──────── Recorded information

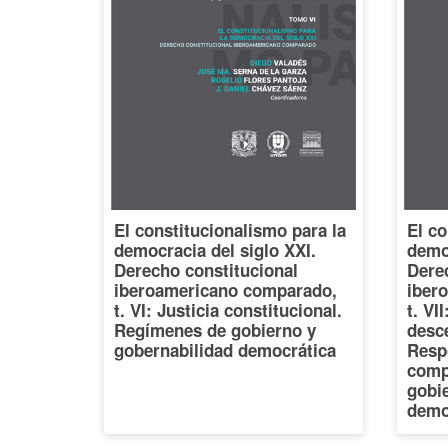
El constitucionalismo para la
El co
democracia del siglo XXI.
democ
Derecho constitucional
Dere
iberoamericano comparado,
iber
t. VI: Justicia constitucional.
t. VI
Regímenes de gobierno y
desce
gobernabilidad democrática
Resp
comp
gobi
demo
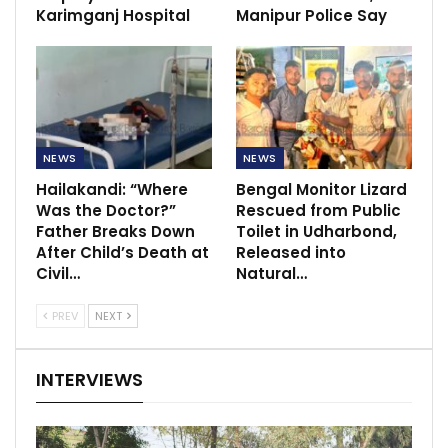
Karimganj Hospital
Manipur Police Say
NEWS
NEWS
Hailakandi: “Where
Bengal Monitor Lizard
Was the Doctor?”
Rescued from Public
Father Breaks Down
Toilet in Udharbond,
After Child’s Death at
Released into
Civil…
Natural…
PREV
NEXT
INTERVIEWS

────────────────

■ Work to complete ■
Take the line that holds "Father Breaks Down" as the first line and the last line of the data as the final one. Retype everything between, both included, exactly.

■ Response ■
Father Breaks Down
Toilet in Udharbond,
After Child’s Death at
Released into
Civil…
Natural…
PREV
NEXT
INTERVIEWS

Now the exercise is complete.